▶ **Given records**
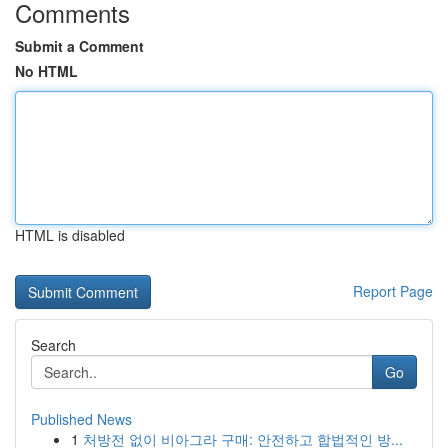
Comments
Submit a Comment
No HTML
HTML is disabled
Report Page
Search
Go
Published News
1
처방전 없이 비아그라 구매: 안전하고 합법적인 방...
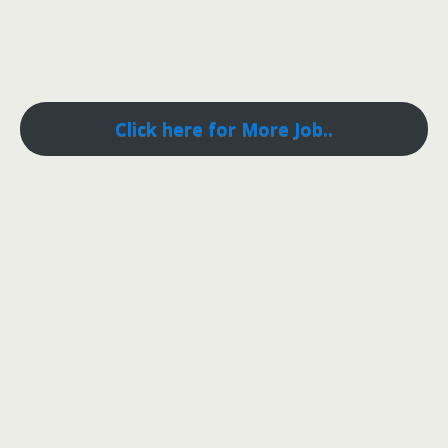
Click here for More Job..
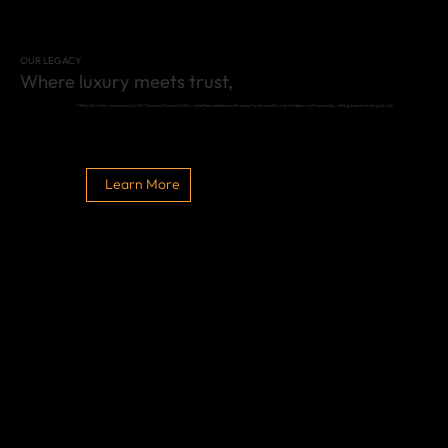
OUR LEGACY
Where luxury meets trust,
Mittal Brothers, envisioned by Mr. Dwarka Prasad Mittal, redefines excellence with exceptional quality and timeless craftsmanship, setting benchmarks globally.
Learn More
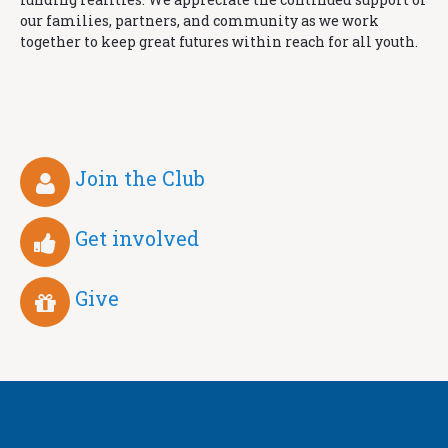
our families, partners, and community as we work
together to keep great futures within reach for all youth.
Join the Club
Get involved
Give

--

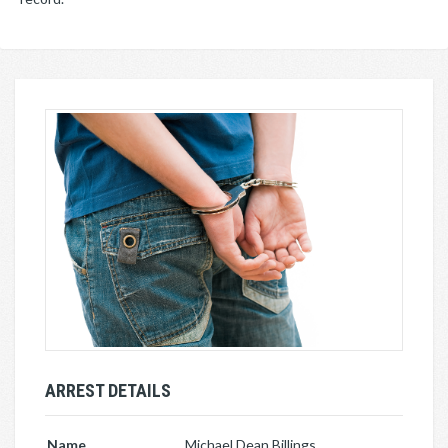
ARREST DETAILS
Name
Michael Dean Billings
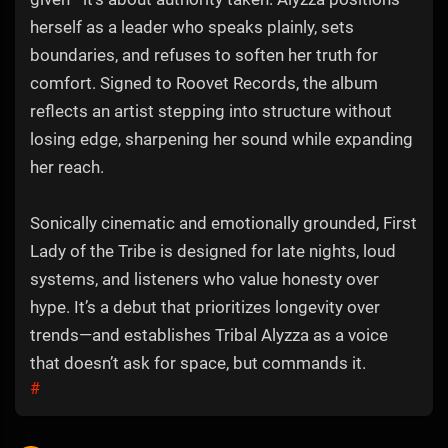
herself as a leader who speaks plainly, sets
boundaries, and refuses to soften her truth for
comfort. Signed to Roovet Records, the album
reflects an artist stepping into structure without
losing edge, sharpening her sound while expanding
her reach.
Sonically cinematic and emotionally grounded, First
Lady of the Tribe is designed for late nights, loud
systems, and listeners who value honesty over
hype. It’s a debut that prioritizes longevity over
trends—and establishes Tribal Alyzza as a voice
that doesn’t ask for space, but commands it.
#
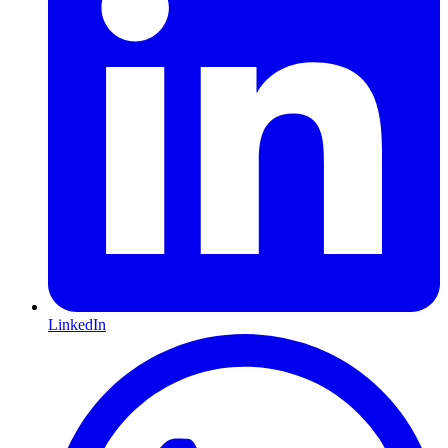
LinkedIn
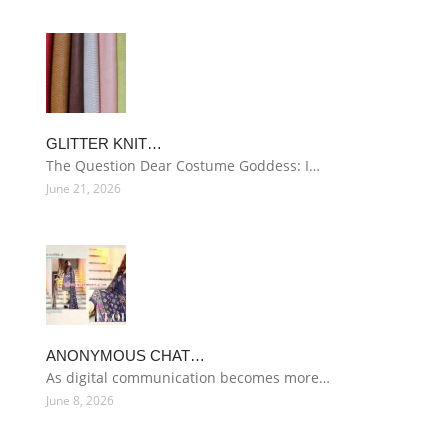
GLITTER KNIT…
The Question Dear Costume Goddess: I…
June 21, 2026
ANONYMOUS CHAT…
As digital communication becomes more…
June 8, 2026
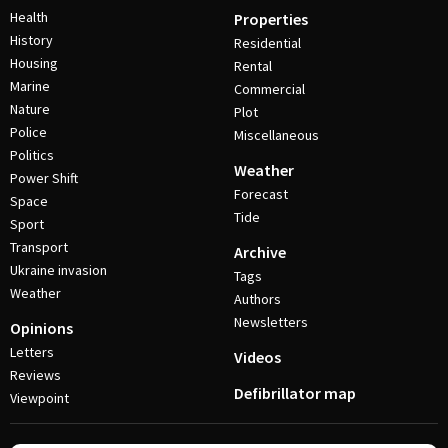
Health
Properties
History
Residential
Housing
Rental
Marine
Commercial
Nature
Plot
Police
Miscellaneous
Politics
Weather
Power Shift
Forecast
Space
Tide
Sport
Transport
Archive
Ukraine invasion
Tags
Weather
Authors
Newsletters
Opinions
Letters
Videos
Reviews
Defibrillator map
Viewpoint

==

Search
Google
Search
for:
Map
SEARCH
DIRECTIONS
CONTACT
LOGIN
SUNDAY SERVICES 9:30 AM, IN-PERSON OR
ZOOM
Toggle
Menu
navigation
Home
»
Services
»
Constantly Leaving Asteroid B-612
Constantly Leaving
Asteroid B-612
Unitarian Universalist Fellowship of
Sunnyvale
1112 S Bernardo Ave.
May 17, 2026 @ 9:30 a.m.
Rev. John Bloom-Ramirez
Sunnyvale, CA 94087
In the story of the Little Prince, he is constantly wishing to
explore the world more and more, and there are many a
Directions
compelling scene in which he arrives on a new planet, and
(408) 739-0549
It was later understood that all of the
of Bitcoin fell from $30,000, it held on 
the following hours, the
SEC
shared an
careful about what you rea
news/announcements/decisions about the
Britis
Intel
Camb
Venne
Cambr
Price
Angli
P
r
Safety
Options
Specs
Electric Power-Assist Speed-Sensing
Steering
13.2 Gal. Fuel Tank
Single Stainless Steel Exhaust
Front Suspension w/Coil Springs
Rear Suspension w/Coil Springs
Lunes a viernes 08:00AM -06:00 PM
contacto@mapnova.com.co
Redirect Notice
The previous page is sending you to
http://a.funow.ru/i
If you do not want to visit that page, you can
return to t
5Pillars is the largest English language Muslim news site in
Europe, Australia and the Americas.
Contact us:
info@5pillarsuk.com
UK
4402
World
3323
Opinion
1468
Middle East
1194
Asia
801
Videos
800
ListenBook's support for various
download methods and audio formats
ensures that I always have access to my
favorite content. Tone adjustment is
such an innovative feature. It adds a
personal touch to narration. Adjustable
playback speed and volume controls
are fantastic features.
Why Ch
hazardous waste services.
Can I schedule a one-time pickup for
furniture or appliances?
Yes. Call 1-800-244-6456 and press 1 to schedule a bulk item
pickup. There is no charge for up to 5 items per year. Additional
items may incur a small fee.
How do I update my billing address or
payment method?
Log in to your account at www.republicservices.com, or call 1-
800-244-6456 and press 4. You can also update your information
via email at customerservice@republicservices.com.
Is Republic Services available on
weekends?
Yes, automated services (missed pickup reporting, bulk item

▶ **Task objective**
Within the data above, the span starting at the line containing "boundaries, and refuses" and ending at the line containing "trends—and establishes Tribal" is to be retyped exactly, with no other lines.

▶ **Your solution**
boundaries, and refuses to soften her truth for
comfort. Signed to Roovet Records, the album
reflects an artist stepping into structure without
losing edge, sharpening her sound while expanding
her reach.
Sonically cinematic and emotionally grounded, First
Lady of the Tribe is designed for late nights, loud
systems, and listeners who value honesty over
hype. It’s a debut that prioritizes longevity over
trends—and establishes Tribal Alyzza as a voice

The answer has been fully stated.